With the auto phrasing filter in place, searching for New York (/autophrase?q=New+York) only returns documents containing that phrase (i.e. contained in both New York City and New York State), excluding records that contain synonyms like NYC or Big Apple:

"response": {
    "numFound": 6,
    "start": 0,
    "docs": [
      {
        "id": "1009",
        "name": "Doc 9",
        "text": "The capital of New York is Albany.",
        "_version_": 1473362972290056200
      },
      {
        "id": "1002",
        "name": "Doc 2",
        "text": " The are many fine restaurants in the great City of New York.",
        "_version_": 1473362972282716200
      },
      {
        "id": "1004",
        "name": "Doc 4",
        "text": "The empire state, New York State is a big state. There are many things to do in the State of New York.",
        "_version_": 1473362972284813300
      },
      {
        "id": "1001",
        "name": "Doc 1",
        "text": "Example from LUCENE-1622 search for New York City restaurants",
        "_version_": 1473362972255453200
      },
      {
        "id": "1006",
        "name": "Doc 6",
        "text": "I like New York, New York its a hell of a town - the West Side's up and the Battery's down!",
        "_version_": 1473362972285862000
      },
      {
        "id": "1008",
        "name": "Doc 8",
        "text": "As a New York baseball fan, you can root for the Yankees or you can root for the Mets. You can't root for both.",
        "_version_": 1473362972289007600
      }
    ]
  }

And searching for New York City (/autophrase?q=new+york+city) or any of its synonyms ( big apple, city of new york, nyc, etc.) only return records that contain records about the New York City.
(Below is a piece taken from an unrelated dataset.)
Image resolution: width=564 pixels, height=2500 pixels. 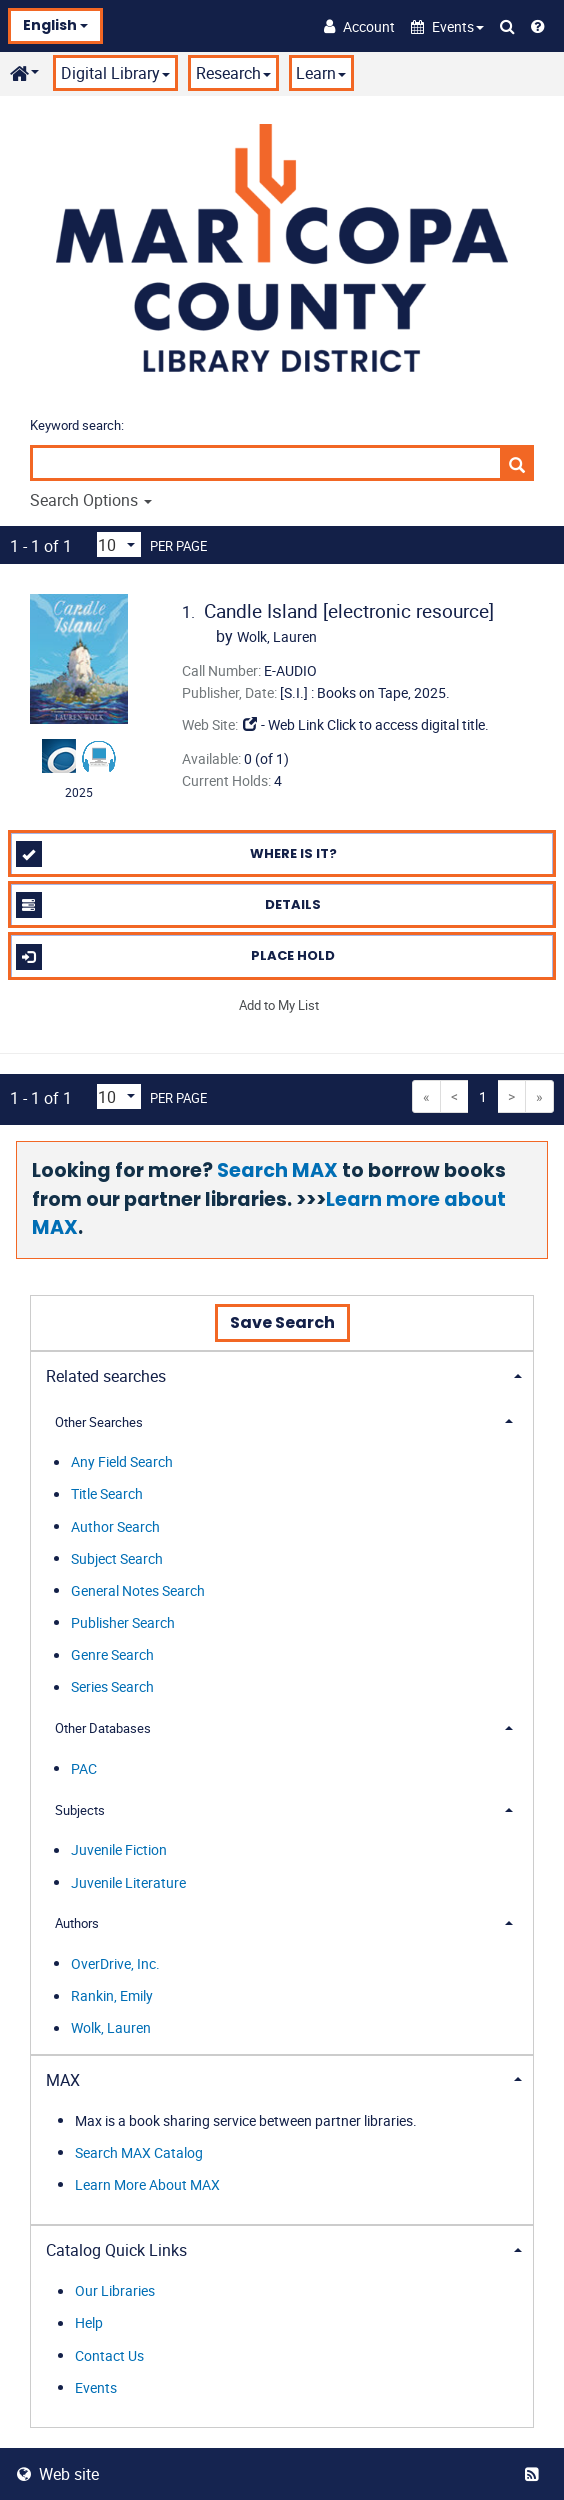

Note that records about New York State or the baseball teams are correctly excluded:

"response": {
  "numFound": 6,
  "start": 0,
  "docs": [
    {
      "id": "1002",
      "text": "There are many fine restaurants in the great City of New York."
    },
    {
      "id": "1001",
      "text": "Example from LUCENE-1622 search for New York City restaurants"
    },
    {
      "id": "1005",
      "text": "Many people like to visit the Big Apple, but they wouldn't want to live there."
    },
    {
      "id": "1006",
      "text": "I like New York, New York its a hell of a town - the West Side's up and the Battery's down!"
    },
    {
      "id": "1011",
      "text": "There are some great parks in NYC, including Central Park and Riverside Park."
    },
    {
      "id": "1012",
      "text": "It would be nice to live at 123 W Broadway, NY, NY 10013. "
    }
  ]
}

Finally, getting back to the original use case reported in LUCENE-1622 the boolean search for any synonym of NYC AND restaurants such as big apple AND restaurants (or +big apple +restaurants) will only return records about the New York City restaurant scene:

"response": {
  "numFound": 2,
  "start": 0,
  "docs": [
    {
      "id": "1002",
      "text": "There are many fine restaurants in the great City of New York."
    },
    {
      "id": "1001",
      "text": "Example from LUCENE-1622 search for New York City restaurants"
    }
  ]
}

Conclusion

The AutoPhrasingTokenFilter can be an important tool in solving one of the more difficult problems with Lucene/Solr search – how to deal with multi-term synonyms. Simultaneously, we can improve another serious problem that all search engines have – their focus on single tokens and the ambiguities that are present at that level. By shifting the focus more towards phrases that should be treated as semantic entities or units of language (i.e. “things”), the search engine is better able to return results based on ‘what’ the user is looking for rather than documents containing words that match the query. We are moving from searching with a “bag of words” to searching a “bag of things”.